Now, Clojure Mode. I am sad to say my git-fu failed me, and I downloaded it from github via the ZIP button and unzipped it into ~/.emacs.d/clojure-mode/. Oh well, one day I shall be capable of everything from within the command line!
Anyways, Clojure mode. Major mode for Emacs. It provides syntax highlighting, intendation, and other stuff for Clojure.

5) Configure the crap out of Emacs.

This is pretty much the final step. Go to your home directory, and open the file called .emacs - this file will be executed when Emacs is being started up and can be used to configure it.
We'll be using a few commands in Emacs Lisp, a language integrated into Emacs, here.

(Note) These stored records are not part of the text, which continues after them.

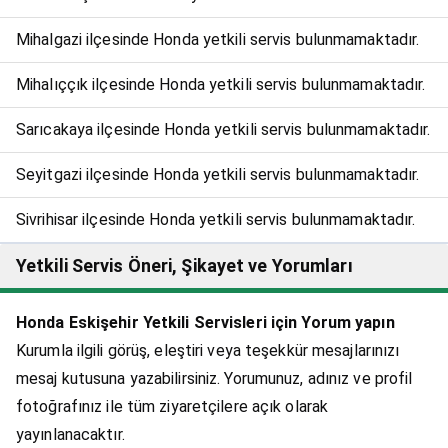
Mihalgazi ilçesinde Honda yetkili servis bulunmamaktadır.
Mihalıççık ilçesinde Honda yetkili servis bulunmamaktadır.
Sarıcakaya ilçesinde Honda yetkili servis bulunmamaktadır.
Seyitgazi ilçesinde Honda yetkili servis bulunmamaktadır.
Sivrihisar ilçesinde Honda yetkili servis bulunmamaktadır.
Yetkili Servis Öneri, Şikayet ve Yorumları
Honda Eskişehir Yetkili Servisleri için Yorum yapın
Kurumla ilgili görüş, eleştiri veya teşekkür mesajlarınızı
mesaj kutusuna yazabilirsiniz. Yorumunuz, adınız ve profil
fotoğrafınız ile tüm ziyaretçilere açık olarak
yayınlanacaktır.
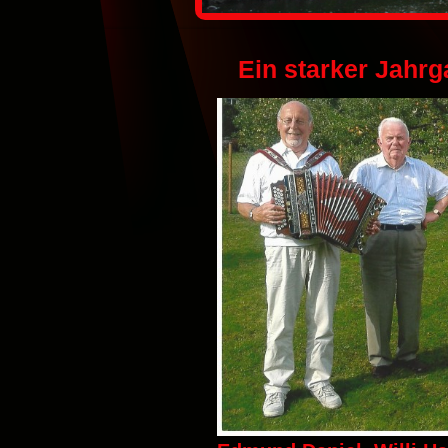
Ein starker Jahrg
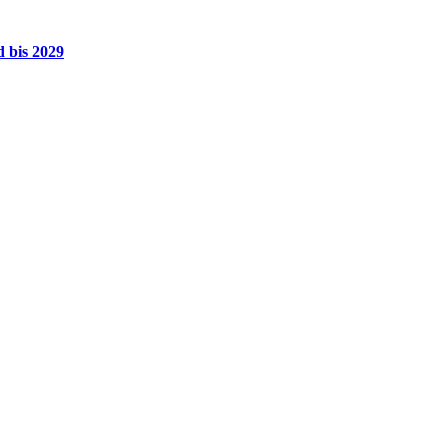
 bis 2029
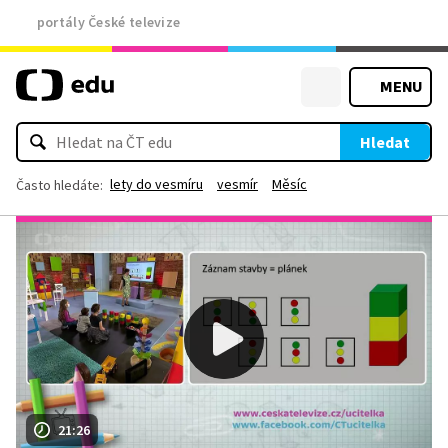
portály České televize
MENU
Hledat
lety do vesmíru
vesmír
Měsíc
Často hledáte:
21:26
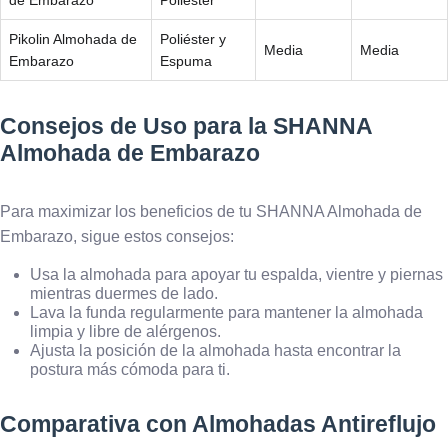
de Embarazo
Poliéster
Pikolin Almohada de
Poliéster y
Media
Media
Embarazo
Espuma
Consejos de Uso para la SHANNA
Almohada de Embarazo
Para maximizar los beneficios de tu SHANNA Almohada de
Embarazo, sigue estos consejos:
Usa la almohada para apoyar tu espalda, vientre y piernas
mientras duermes de lado.
Lava la funda regularmente para mantener la almohada
limpia y libre de alérgenos.
Ajusta la posición de la almohada hasta encontrar la
postura más cómoda para ti.
Comparativa con Almohadas Antireflujo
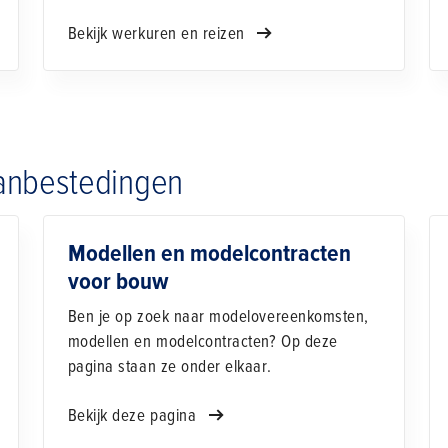
Bekijk werkuren en reizen
anbestedingen
Modellen en modelcontracten
voor bouw
Ben je op zoek naar modelovereenkomsten,
modellen en modelcontracten? Op deze
pagina staan ze onder elkaar.
Bekijk deze pagina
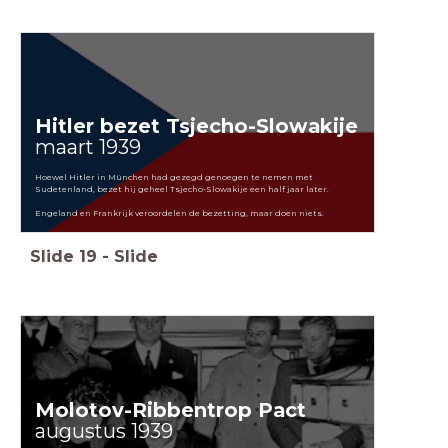
Hitler bezet Tsjecho-Slowakije
maart 1939
Hoewel Hitler in München had gezegd genoegen te nemen met
Sudetenland, bezet hij geheel Tsjecho-Slowakije een half jaar later.
Engeland en Frankrijk veroordelen de bezetting, maar doen niets.
Slide
19
-
Slide
Molotov-Ribbentrop Pact
augustus 1939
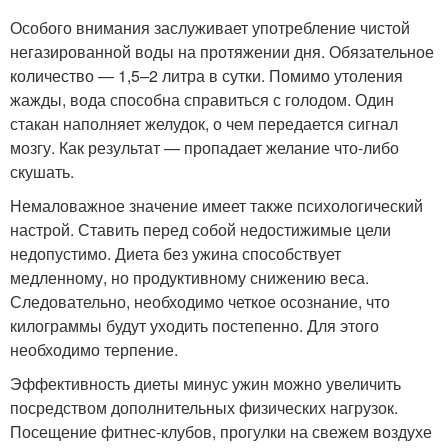
Особого внимания заслуживает употребление чистой
негазированной воды на протяжении дня. Обязательное
количество — 1,5–2 литра в сутки. Помимо утоления
жажды, вода способна справиться с голодом. Один
стакан наполняет желудок, о чем передается сигнал
мозгу. Как результат — пропадает желание что-либо
скушать.
Немаловажное значение имеет также психологический
настрой. Ставить перед собой недостижимые цели
недопустимо. Диета без ужина способствует
медленному, но продуктивному снижению веса.
Следовательно, необходимо четкое осознание, что
килограммы будут уходить постепенно. Для этого
необходимо терпение.
Эффективность диеты минус ужин можно увеличить
посредством дополнительных физических нагрузок.
Посещение фитнес-клубов, прогулки на свежем воздухе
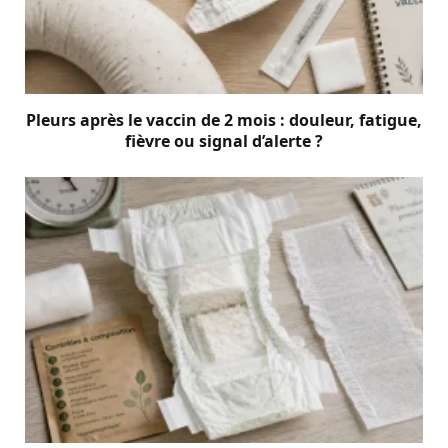
Pleurs après le vaccin de 2 mois : douleur, fatigue,
fièvre ou signal d’alerte ?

  a) I usually disable the menu bars and stuff. If you want, too, put:

(menu-bar-mode nil)

This is of course entirely optional, but those one or two lines of extra space are more valuable to me than those pesky menu bars. :P


  b) Add site-lisp to the load path.

(add-to-list 'load-path "~/.emacs.d/site-lisp")

That way, Emacs knows where to look when you want to load a file. Actually, there are a multitude of directories on the load path already (to check which ones, type "load-path" into the file and press C-x C-e with the curser directly after what you just typed. Just remember to remove that line afterwards :3), and you theoretically could use those, but they are shared, and it's always a good idea to keep personal configurations bound to your account - thus we use the appropriate directories in your home folder.


  c) Load paredit

(require 'paredit)

Fairly self-explanatory - we load the paredit.el file. This does not activate it yet, but it supplies the function paredit-mode, which can be called to enable (and disable) paredit. We will use it in the next steps. Emacs knows where to find paredit.el thanks to our adding the site-lisp directory to the load path, of course.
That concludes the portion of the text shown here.